We try to use this one the least however it is often the most reliable. Spending time on our phone or computer trying to find a site, especially at night, can be a frustrating task. Trying to find a reputable website is not the easiest. Some campgrounds close down, don’t look like the pictures or cost significantly more than they say online. Coupling this with not having a phone plan makes it even more difficult. If you are planning to look online, a simple free campsite website should help you find what you are looking for.
AllStay and FreeRoam app
We saved the best for last! These sites and apps are our secret gold mine and the thing we rely most heavily upon. While the AllStay app isn’t free it will undoubtedly be the best purchase you make for an extended road trip or camping experience (note: this is not a sponsored post, it is just that good!). This is a smartphone app that has proved to be one of the best purchases we’ve made. It works much the same as the Maps app on your phone but shows you every single campsite around you both free and paid.
Just keep in mind that this app is only available through the Apple App Store.
There are lists of search categories to choose from.

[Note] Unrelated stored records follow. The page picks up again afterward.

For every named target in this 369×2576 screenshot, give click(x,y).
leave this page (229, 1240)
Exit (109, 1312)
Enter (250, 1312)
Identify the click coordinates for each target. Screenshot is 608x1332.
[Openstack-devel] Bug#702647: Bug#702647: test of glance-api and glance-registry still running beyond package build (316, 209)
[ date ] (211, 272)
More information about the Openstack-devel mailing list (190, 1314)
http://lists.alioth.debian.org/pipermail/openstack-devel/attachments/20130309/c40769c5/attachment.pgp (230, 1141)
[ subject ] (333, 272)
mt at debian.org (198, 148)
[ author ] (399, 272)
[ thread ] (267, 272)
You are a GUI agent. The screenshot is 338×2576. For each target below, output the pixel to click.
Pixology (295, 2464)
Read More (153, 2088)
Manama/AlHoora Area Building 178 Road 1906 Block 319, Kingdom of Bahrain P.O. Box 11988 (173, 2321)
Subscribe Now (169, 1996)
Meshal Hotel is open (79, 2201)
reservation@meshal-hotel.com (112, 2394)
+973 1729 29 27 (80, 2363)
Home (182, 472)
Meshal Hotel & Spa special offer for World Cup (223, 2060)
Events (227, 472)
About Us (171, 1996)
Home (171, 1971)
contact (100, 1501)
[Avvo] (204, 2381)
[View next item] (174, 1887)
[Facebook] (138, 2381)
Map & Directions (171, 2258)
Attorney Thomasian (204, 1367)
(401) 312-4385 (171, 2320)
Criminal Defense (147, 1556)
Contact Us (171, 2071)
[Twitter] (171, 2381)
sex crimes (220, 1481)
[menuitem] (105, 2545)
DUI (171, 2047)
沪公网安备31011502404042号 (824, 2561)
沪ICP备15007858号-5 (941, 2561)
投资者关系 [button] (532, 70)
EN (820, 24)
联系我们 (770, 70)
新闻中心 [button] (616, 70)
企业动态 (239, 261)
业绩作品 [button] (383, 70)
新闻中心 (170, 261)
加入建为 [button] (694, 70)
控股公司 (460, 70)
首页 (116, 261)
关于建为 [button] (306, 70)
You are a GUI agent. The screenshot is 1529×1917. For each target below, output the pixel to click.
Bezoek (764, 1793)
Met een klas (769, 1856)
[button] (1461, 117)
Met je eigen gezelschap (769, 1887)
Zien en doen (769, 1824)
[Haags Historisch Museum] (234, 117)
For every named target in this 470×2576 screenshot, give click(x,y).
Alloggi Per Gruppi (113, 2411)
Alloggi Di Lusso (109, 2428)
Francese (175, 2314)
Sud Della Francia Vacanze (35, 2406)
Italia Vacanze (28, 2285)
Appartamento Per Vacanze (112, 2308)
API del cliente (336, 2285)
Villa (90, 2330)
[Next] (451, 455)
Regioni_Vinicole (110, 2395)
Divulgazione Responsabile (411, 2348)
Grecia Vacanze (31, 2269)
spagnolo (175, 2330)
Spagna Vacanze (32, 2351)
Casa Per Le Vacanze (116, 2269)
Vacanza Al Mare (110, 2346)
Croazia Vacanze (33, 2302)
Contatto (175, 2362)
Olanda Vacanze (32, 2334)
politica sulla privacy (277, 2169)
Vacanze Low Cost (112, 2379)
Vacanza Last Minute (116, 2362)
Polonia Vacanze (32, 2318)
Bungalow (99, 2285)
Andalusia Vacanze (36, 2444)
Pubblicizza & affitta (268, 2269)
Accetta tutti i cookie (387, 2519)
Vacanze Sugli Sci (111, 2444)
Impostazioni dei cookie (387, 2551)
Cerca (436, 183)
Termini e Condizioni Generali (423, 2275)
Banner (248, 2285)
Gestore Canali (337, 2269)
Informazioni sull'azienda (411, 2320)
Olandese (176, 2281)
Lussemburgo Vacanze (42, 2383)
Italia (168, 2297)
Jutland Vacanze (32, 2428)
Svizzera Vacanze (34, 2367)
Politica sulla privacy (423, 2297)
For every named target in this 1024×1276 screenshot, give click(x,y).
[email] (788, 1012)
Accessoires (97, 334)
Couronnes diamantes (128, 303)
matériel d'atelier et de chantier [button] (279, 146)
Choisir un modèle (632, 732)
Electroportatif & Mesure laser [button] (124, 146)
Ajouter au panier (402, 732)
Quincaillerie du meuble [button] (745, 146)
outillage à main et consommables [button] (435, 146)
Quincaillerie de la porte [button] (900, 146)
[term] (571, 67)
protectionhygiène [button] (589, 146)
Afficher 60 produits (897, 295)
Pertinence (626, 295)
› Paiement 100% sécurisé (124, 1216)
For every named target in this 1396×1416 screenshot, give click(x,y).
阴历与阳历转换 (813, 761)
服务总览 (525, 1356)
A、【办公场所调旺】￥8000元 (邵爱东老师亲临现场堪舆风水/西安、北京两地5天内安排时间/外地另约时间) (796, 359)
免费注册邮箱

If you are wanting to opt for free campsites only there is a button that will allow you to filter and view only the free campsites in your area. It has information like toilets, by a creek, elevation, how many sites, fire pits – everything you need to make your decision. It also gives you detailed directions on how to get to the sites. We have found that it is completely worth the $13 which is less than one night’s stay at a paid campground
The FreeRoam app is a free option that has done a great job of compiling many free, and paid campsites. Their app is available for Android and Apple devices and is easy to operate. Many listings through the app will have links to government sites that contain information about the site including how many sites, toilets and even the vehicle you need to access the site. This is an easy-to-use application that even has an option to sort sites by cell signals for all of you digital nomads.